Dan aku hanya mempermalu diri.
Sungguh dengan kesungguhan, sesungguhnya kini ialah saat ini yang terbentuk dari masa dan lini.

E N A M
Ini puisi dada dan seolah antonim dari realita monalisa dengan kumis serta cerutunya.
Apakah kau titik-titik dan aku koma?
Aku hanya menulis dan kau hanya menonton.
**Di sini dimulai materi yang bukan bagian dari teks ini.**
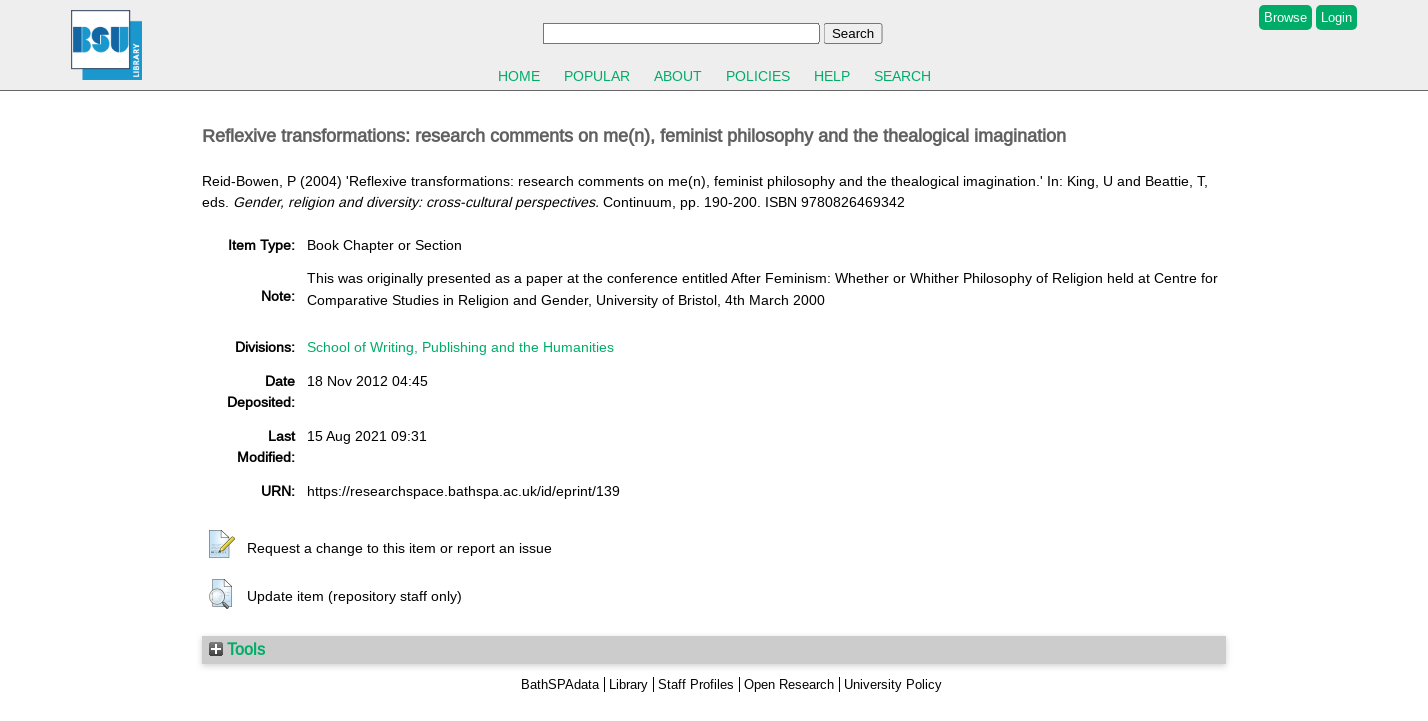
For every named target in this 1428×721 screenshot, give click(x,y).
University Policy (893, 684)
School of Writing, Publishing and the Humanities (460, 347)
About (678, 76)
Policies (758, 76)
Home (519, 76)
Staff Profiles (696, 684)
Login (1336, 17)
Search (902, 76)
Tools (237, 649)
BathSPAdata (560, 684)
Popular (597, 76)
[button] (222, 545)
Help (832, 76)
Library (628, 684)
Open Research (789, 684)
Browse (1285, 17)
Serta dengan kesediaan semesta terjadilah kita yang terdiam mendiami diam.

T U J U H
Kita terlalu berbeda.
Karena aku beda dan kau beda.
Akan sampai menyatu dengan belatung.
Itulah pemisah dari benang merah menjadi bendera kuning.
Meresapi tanah hingga menjadi udara.
Sesampainya berdebu, karena menjadi sama.
Sesampainya menggebu karena berbeda, tetap saja kita adalah cinta.